Washington Supreme Court, 1916

Carstens Packing Co. v. Lewis C. Troughton, Inc.

Carstens Packing Co. v. Lewis C. Troughton, Inc.
Washington Supreme Court · Decided March 7, 1916 · Bausman, Holcomb, Main, Morris, Parker
90 Wash. 196; 155 P. 758; 1916 Wash. LEXIS 881

Carstens Packing Co. v. Lewis C. Troughton, Inc.

Opinion of the Court

Bausman, J.

The packing company became defendants’ lessee of three markets under the same lease, for the same one-year period, and for one gross rental, for which reason it could not abandon one of the markets while keeping the others. However, it could do so and, according to the find*197ings of the lower court, did do so with defendants’ assent. As to this last, there being directly contradictory statements, the finding against defendants must be sustained. There was testimony also to support the amount apportioned to the market released.

After delivering the markets, appellant, assuming to act as the packing company’s temporary manager, made a twelve months’ contract with a newspaper for advertising these stores.
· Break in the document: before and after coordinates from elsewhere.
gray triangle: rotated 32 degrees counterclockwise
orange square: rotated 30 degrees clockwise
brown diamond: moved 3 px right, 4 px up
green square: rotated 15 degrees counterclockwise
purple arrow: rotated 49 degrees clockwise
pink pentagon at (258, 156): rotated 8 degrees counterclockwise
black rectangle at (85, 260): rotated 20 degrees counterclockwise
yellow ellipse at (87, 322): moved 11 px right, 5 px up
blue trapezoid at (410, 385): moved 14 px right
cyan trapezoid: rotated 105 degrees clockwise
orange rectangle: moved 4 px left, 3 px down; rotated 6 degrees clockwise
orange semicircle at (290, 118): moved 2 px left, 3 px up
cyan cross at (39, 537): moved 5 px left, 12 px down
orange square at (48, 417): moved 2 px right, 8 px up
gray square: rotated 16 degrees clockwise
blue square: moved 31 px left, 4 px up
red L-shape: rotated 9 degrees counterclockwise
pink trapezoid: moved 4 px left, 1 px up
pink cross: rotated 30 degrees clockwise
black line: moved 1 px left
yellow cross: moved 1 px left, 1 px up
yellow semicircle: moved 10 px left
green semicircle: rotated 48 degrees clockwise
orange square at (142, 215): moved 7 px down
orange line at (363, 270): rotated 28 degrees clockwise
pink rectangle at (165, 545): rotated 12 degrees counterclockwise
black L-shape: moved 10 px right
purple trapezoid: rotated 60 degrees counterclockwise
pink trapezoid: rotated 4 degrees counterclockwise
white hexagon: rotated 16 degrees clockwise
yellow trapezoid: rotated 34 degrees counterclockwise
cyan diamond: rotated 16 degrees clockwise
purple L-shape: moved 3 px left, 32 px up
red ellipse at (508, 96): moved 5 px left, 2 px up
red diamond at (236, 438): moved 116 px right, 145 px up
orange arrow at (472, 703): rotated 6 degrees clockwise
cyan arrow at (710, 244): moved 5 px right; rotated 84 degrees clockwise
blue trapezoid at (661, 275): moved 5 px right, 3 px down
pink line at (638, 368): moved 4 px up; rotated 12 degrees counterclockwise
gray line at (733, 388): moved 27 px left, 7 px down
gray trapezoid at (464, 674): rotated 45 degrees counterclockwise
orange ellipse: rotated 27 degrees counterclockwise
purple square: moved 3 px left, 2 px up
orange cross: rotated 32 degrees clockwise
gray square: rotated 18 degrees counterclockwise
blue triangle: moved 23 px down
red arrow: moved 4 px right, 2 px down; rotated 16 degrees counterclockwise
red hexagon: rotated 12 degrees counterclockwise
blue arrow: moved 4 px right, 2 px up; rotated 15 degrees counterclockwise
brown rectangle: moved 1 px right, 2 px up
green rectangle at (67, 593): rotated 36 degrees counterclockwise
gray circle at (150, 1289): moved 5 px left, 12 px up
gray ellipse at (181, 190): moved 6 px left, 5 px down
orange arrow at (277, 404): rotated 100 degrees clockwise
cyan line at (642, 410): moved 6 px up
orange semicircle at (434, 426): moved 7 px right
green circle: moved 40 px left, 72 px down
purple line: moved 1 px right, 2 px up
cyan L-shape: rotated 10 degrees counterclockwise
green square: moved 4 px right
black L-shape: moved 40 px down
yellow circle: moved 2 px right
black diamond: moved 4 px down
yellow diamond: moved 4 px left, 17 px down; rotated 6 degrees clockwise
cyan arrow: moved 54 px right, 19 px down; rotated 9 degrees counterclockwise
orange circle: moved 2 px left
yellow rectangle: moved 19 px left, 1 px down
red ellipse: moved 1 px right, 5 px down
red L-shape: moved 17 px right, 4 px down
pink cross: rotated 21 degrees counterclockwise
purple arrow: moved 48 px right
This was done without previous authority. On the other hand, the packing company’s agents made the payments during several months before the head of that company perceived what they were doing. Here the latter, who might perhaps have repudiated the thing successfully, as between him and this manager, failed to do so, for he distinctly admits that, in order to “smooth relations” with appellant, he continued to permit three or four monthly payments from the packing company’s funds. We must reject the finding of the lower court which charged this item to the appellant as both a fraud in its own interest and as a sum agreed by appellant to be charged back to it by the packing company. Nothing sustains the theory of fraud on the remote motive that the appellant, looking ahead a year, felt it would have these markets back at the end of that time the better for this advertising; and as to the agreement to let the packing company charge it back to the appellant, not only is this denied, but it seems unfair on the face of things and without consideration. In the first place, it was the packing company that had been getting the benefits of this advertising, was then getting it, and was still to get it at the time of this talk. In the second place, the packing company continued to make the payments about three months more. The law is quick to fasten ratification on a principal when he has both received benefits and has discovered the unauthorized act. He must repudiate wholly, finally, and at once.

The judgment is ordered to be modified, and the case is remanded to the lower court with instructions to enter a decree *198in which the appellant will be relieved of the items of advertising set out in the fifth finding of fact.

Morris, C. J., Main, Holcomb, and Parker, JJ., concur.